The problem with chocolate, then, lies in a combination of things: it does not provide a complete, balanced nutritional intake; it is extremely attractive, tempting one to consume only chocolate and ignore other foods; and it is very difficult to make the connection between excessive chocolate consumption and its undesirable consequences.

Use Cases have the same problems, caused by the same combination of characteristics:

In fairness, it should be noted that the Use Case approach is not the culprit here. The connection between the quality of the requirements-gathering for a system, and the quality of the system that is eventually developed, seems to be invisible to most organizations regardless of whatever particular requirements-gathering methodology the organization is officially practicing. That's part of the reason why we -- as a profession and as an industry -- continue to do such a poor job of requirements gathering, and continue to have so many system failures.

In short, the analog of the Chocoholic's Diet (in which the unfortunate dieter consumes only, or mostly, chocolate) is what we might call the Use Case Approach (UCA) in which the unfortunate software development organization uses only, or mainly, Use Cases to gather and document client requirements. We have been warned for years, by everyone from the government to our own doctors, about the dangers of junk food diets, of which the Chocoholic's Diet is an example. Now it is time to issue a warning about the dangers of junk requirements-gathering methodologies, of which the Use Case Approach is an example.

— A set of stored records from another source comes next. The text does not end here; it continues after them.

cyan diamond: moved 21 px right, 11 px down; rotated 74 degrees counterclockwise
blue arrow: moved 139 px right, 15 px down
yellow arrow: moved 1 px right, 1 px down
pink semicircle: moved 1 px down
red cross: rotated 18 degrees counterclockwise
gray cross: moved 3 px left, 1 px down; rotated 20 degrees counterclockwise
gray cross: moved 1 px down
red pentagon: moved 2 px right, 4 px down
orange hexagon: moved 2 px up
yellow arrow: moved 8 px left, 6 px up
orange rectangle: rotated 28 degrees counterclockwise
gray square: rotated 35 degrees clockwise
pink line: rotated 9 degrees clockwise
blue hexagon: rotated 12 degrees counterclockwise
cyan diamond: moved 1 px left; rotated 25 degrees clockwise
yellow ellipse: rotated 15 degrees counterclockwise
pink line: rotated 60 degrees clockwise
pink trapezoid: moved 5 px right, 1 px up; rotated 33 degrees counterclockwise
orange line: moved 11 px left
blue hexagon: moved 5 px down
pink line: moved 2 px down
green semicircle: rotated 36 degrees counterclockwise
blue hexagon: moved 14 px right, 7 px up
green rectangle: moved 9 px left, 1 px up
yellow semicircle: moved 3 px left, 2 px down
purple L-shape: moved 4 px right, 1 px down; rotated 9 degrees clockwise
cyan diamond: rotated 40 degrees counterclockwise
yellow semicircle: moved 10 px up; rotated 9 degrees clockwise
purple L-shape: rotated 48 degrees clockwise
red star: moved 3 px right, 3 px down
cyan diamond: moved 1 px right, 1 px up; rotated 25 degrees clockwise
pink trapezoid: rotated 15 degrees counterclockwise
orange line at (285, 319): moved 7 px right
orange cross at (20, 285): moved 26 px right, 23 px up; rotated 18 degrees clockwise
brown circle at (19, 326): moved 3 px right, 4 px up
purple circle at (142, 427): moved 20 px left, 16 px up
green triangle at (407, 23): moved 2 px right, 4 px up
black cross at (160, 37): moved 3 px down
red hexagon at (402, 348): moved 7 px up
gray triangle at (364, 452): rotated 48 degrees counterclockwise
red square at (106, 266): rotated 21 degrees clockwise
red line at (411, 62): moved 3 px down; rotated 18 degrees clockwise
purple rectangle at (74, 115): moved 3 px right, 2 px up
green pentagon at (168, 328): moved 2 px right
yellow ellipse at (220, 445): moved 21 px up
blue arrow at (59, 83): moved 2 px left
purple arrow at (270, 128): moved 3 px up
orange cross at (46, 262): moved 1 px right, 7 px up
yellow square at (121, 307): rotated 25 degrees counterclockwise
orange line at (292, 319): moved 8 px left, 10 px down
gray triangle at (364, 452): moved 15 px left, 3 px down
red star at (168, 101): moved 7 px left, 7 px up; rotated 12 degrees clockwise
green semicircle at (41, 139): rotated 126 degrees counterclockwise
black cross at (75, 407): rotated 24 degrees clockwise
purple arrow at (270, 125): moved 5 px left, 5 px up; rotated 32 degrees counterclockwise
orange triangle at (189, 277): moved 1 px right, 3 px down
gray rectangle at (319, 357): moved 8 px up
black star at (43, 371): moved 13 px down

The time has come to issue such a warning because the Use Case Approach is quickly gaining in popularity in software development shops. In most cases, UCA is riding on the coat-tails of UML. There are some UML proponents who advocate the requirements-gathering equivalent of a balanced diet: a requirements-gathering methodology in which Use Cases figure as only one element of a well-rounded diet of requirements-gathering techniques. But for every such reasonable guru, there is at least one snake-oil salesman pushing Use Cases as The Solution For All Your Requirements Methodology Needs. Some of these gentlemen give lip service to the idea of a well-balance diet, but it is only lip service. In their methodology books and courses, they pause briefly to give a cursory nod to (for instance) describing the problem domain, before spending the overwhelming bulk of discussion on Use Cases.

Unfortunately, the software development community seems to be eating it up. Many organizations see UCA as a silver bullet for their biggest requirements gathering problem... which, incidently, seems often not to be How do you gather requirements effectively?, but What do you say when somebody asks you what your official requirements gathering methodology is? It used to be said that no one ever lost their job by buying IBM; today, no one ever loses their job by adopting Use Cases and UML.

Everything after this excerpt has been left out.